## Exercise directions
Each record that follows is to be transcribed exactly, excluding its images.

## Available data
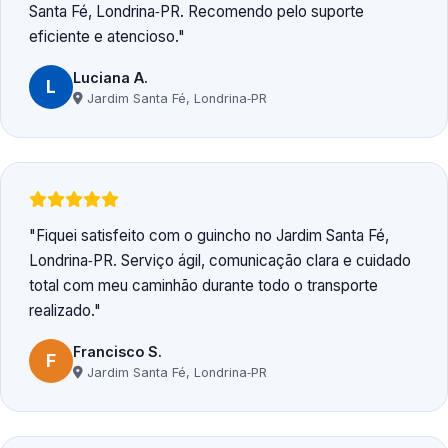
Santa Fé, Londrina‑PR. Recomendo pelo suporte
eficiente e atencioso.
Luciana A.
L
Jardim Santa Fé, Londrina‑PR
Fiquei satisfeito com o guincho no Jardim Santa Fé,
Londrina‑PR. Serviço ágil, comunicação clara e cuidado
total com meu caminhão durante todo o transporte
realizado.
Francisco S.
F
Jardim Santa Fé, Londrina‑PR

## Response for this exercise
Santa Fé, Londrina‑PR. Recomendo pelo suporte
eficiente e atencioso.
Luciana A.
L
Jardim Santa Fé, Londrina‑PR
Fiquei satisfeito com o guincho no Jardim Santa Fé,
Londrina‑PR. Serviço ágil, comunicação clara e cuidado
total com meu caminhão durante todo o transporte
realizado.
Francisco S.
F
Jardim Santa Fé, Londrina‑PR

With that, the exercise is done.